# Data records:
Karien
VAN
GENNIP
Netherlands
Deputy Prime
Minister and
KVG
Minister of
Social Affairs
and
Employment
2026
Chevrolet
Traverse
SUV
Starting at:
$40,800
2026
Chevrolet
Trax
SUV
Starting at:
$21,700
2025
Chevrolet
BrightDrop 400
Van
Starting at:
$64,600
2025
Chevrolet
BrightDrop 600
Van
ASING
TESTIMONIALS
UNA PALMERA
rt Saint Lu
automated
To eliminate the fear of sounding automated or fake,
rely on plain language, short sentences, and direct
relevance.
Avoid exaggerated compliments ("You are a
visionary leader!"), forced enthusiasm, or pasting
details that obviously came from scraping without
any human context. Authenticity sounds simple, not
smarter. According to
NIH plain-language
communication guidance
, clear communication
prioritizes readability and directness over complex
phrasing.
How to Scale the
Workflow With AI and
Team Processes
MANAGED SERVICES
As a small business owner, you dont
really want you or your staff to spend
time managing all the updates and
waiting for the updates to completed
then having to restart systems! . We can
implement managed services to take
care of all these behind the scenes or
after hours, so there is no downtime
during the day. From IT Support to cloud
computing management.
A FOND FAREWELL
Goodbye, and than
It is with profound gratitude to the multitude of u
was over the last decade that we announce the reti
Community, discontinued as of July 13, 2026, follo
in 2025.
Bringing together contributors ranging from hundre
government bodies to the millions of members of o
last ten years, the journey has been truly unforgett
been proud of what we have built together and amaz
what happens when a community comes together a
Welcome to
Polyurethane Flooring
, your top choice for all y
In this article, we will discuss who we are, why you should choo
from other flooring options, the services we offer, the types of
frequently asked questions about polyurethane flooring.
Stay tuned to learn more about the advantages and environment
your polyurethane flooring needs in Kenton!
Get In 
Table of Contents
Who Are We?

# Your objective:
The answer should be an exact copy of the data.

# Output below:
Karien
VAN
GENNIP
Netherlands
Deputy Prime
Minister and
KVG
Minister of
Social Affairs
and
Employment
2026
Chevrolet
Traverse
SUV
Starting at:
$40,800
2026
Chevrolet
Trax
SUV
Starting at:
$21,700
2025
Chevrolet
BrightDrop 400
Van
Starting at:
$64,600
2025
Chevrolet
BrightDrop 600
Van
ASING
TESTIMONIALS
UNA PALMERA
rt Saint Lu
automated
To eliminate the fear of sounding automated or fake,
rely on plain language, short sentences, and direct
relevance.
Avoid exaggerated compliments ("You are a
visionary leader!"), forced enthusiasm, or pasting
details that obviously came from scraping without
any human context. Authenticity sounds simple, not
smarter. According to
NIH plain-language
communication guidance
, clear communication
prioritizes readability and directness over complex
phrasing.
How to Scale the
Workflow With AI and
Team Processes
MANAGED SERVICES
As a small business owner, you dont
really want you or your staff to spend
time managing all the updates and
waiting for the updates to completed
then having to restart systems! . We can
implement managed services to take
care of all these behind the scenes or
after hours, so there is no downtime
during the day. From IT Support to cloud
computing management.
A FOND FAREWELL
Goodbye, and than
It is with profound gratitude to the multitude of u
was over the last decade that we announce the reti
Community, discontinued as of July 13, 2026, follo
in 2025.
Bringing together contributors ranging from hundre
government bodies to the millions of members of o
last ten years, the journey has been truly unforgett
been proud of what we have built together and amaz
what happens when a community comes together a
Welcome to
Polyurethane Flooring
, your top choice for all y
In this article, we will discuss who we are, why you should choo
from other flooring options, the services we offer, the types of
frequently asked questions about polyurethane flooring.
Stay tuned to learn more about the advantages and environment
your polyurethane flooring needs in Kenton!
Get In 
Table of Contents
Who Are We?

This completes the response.